/jsonl-parse

A high-performance, memory-safe TypeScript/JavaScript streaming parser for JSONL (JSON Lines) files with extensive configuration options inspired by csv-parse. Included is a JSONL validator and converters to and from JSON and CSV.

Primary LanguageTypeScript

JSONLParse

A high-performance, memory-safe TypeScript/JavaScript streaming parser for JSONL (JSON Lines) files with extensive configuration options inspired by csv-parse. Included is a JSONL validator and converters to and from JSON and CSV.

Features

  • 🚀 High Performance: Native Node.js streams with minimal overhead
  • 🛡️ Memory Safe: Built-in protection against memory exhaustion
  • 📝 TypeScript Support: Full type definitions and interfaces
  • 🔧 Highly Configurable: Extensive options for data transformation and filtering
  • 🌍 Cross-Platform: Handles both Unix (\n) and Windows (\r\n) line endings
  • Streaming: Process large files without loading everything into memory
  • 🎯 Robust Error Handling: Multiple error handling strategies
  • 📊 Data Processing: Built-in casting, trimming, and transformation capabilities
  • 🔍 Flexible Filtering: Record and line-based filtering options
  • 🔄 Format Converters: Built-in converters between JSONL, JSON, and CSV formats

Installation

npm install jsonl-parse
# or
yarn add jsonl-parse

Quick Start

import { createReadStream } from 'node:fs'
import { JSONLParse } from 'jsonl-parse'

const parser = new JSONLParse()

createReadStream('data.jsonl')
  .pipe(parser)
  .on('data', (obj) => {
    console.log('Parsed object:', obj)
  })
  .on('error', (err) => {
    console.error('Parse error:', err.message)
  })
  .on('end', () => {
    console.log('Parsing complete!')
  })

API Reference

Constructor

new JSONLParse(options?: JSONLParseOptions)

JSONLParseOptions

Basic Options

Option Type Default Description
strict boolean true If true, stops on first invalid JSON. If false, skips invalid lines
reviver function null Optional reviver function passed to JSON.parse
skipEmptyLines boolean true If true, trims whitespace and skips empty lines
maxLineLength number Infinity Maximum line length to prevent memory issues
encoding BufferEncoding 'utf8' Encoding for chunk conversion

Column/Header Options

Option Type Default Description
columns string[] | boolean | function null Convert arrays to objects. true uses first line as headers, array provides column names, function generates names

Record Filtering Options

Option Type Default Description
from number null Start processing from record number (1-based)
to number null Stop processing at record number (1-based)
from_line number null Start processing from line number (1-based)
to_line number null Stop processing at line number (1-based)

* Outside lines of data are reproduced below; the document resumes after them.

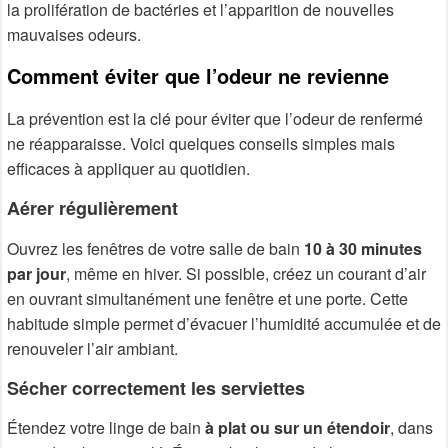
la prolifération de bactéries et l’apparition de nouvelles
mauvaises odeurs.
Comment éviter que l’odeur ne revienne
La prévention est la clé pour éviter que l’odeur de renfermé
ne réapparaisse. Voici quelques conseils simples mais
efficaces à appliquer au quotidien.
Aérer régulièrement
Ouvrez les fenêtres de votre salle de bain
10 à 30 minutes
par jour
, même en hiver. Si possible, créez un courant d’air
en ouvrant simultanément une fenêtre et une porte. Cette
habitude simple permet d’évacuer l’humidité accumulée et de
renouveler l’air ambiant.
Sécher correctement les serviettes
Étendez votre linge de bain
à plat ou sur un étendoir
, dans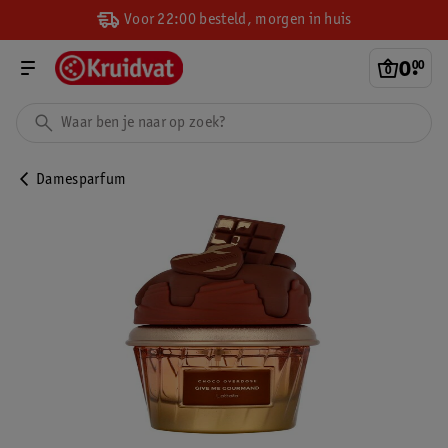
Voor 22:00 besteld, morgen in huis
0
.
00
Damesparfum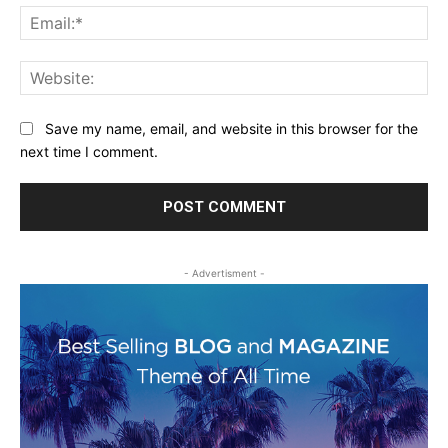
Ema
Web
Save my name, email, and website in this browser for the
next time I comment.
- Advertisment -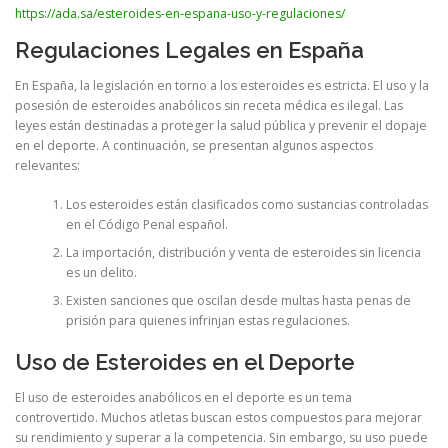
https://ada.sa/esteroides-en-espana-uso-y-regulaciones/
Regulaciones Legales en España
En España, la legislación en torno a los esteroides es estricta. El uso y la
posesión de esteroides anabólicos sin receta médica es ilegal. Las
leyes están destinadas a proteger la salud pública y prevenir el dopaje
en el deporte. A continuación, se presentan algunos aspectos
relevantes:
Los esteroides están clasificados como sustancias controladas
en el Código Penal español.
La importación, distribución y venta de esteroides sin licencia
es un delito.
Existen sanciones que oscilan desde multas hasta penas de
prisión para quienes infrinjan estas regulaciones.
Uso de Esteroides en el Deporte
El uso de esteroides anabólicos en el deporte es un tema
controvertido. Muchos atletas buscan estos compuestos para mejorar
su rendimiento y superar a la competencia. Sin embargo, su uso puede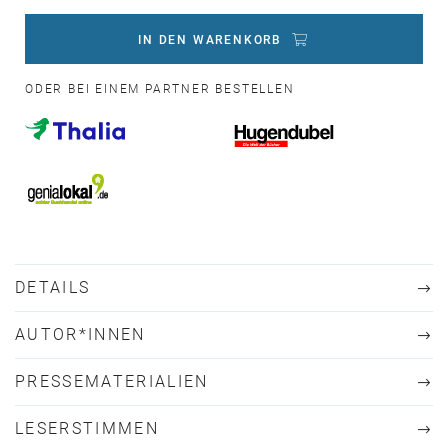
IN DEN WARENKORB
ODER BEI EINEM PARTNER BESTELLEN
DETAILS
AUTOR*INNEN
PRESSEMATERIALIEN
LESERSTIMMEN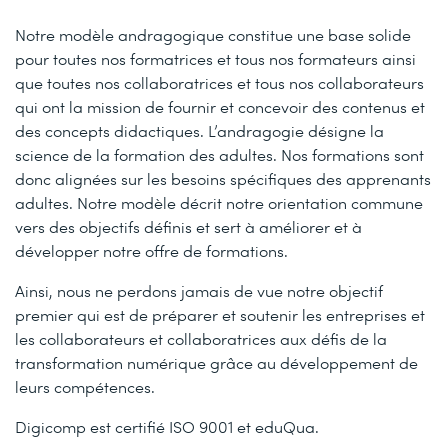
Notre modèle andragogique constitue une base solide
pour toutes nos formatrices et tous nos formateurs ainsi
que toutes nos collaboratrices et tous nos collaborateurs
qui ont la mission de fournir et concevoir des contenus et
des concepts didactiques. L’andragogie désigne la
science de la formation des adultes. Nos formations sont
donc alignées sur les besoins spécifiques des apprenants
adultes. Notre modèle décrit notre orientation commune
vers des objectifs définis et sert à améliorer et à
développer notre offre de formations.
Ainsi, nous ne perdons jamais de vue notre objectif
premier qui est de préparer et soutenir les entreprises et
les collaborateurs et collaboratrices aux défis de la
transformation numérique grâce au développement de
leurs compétences.
Digicomp est certifié ISO 9001 et eduQua.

Data Transformation Options

Option Type Default Description
cast boolean | function null Auto-convert strings to native types or use custom function
cast_date boolean | function null Convert date strings to Date objects
ltrim boolean false Left-trim whitespace from lines
rtrim boolean false Right-trim whitespace from lines
trim boolean false Trim whitespace from both ends of lines

Callback Options

Option Type Default Description
on_record function null Transform/filter each record. Return null to skip
on_skip function null Called when records are skipped due to errors

Output Enhancement Options

Option Type Default Description
info boolean false Include parsing metadata (line/record counts)
raw boolean false Include original line text
objname string null Create nested objects keyed by field value

Skip Options

Option Type Default Description
skip_records_with_empty_values boolean false Skip records where all values are empty
skip_records_with_error boolean false Continue processing when encountering invalid records

Usage Examples

Basic Usage

import { createReadStream } from 'node:fs'
import { JSONLParse } from 'jsonl-parse'

const parser = new JSONLParse()
createReadStream('data.jsonl').pipe(parser)

Array to Object Conversion with Headers

// Input: ["name","age","email"]
//        ["Alice",30,"alice@test.com"]
//        ["Bob",25,"bob@test.com"]

const parser = new JSONLParse({ columns: true })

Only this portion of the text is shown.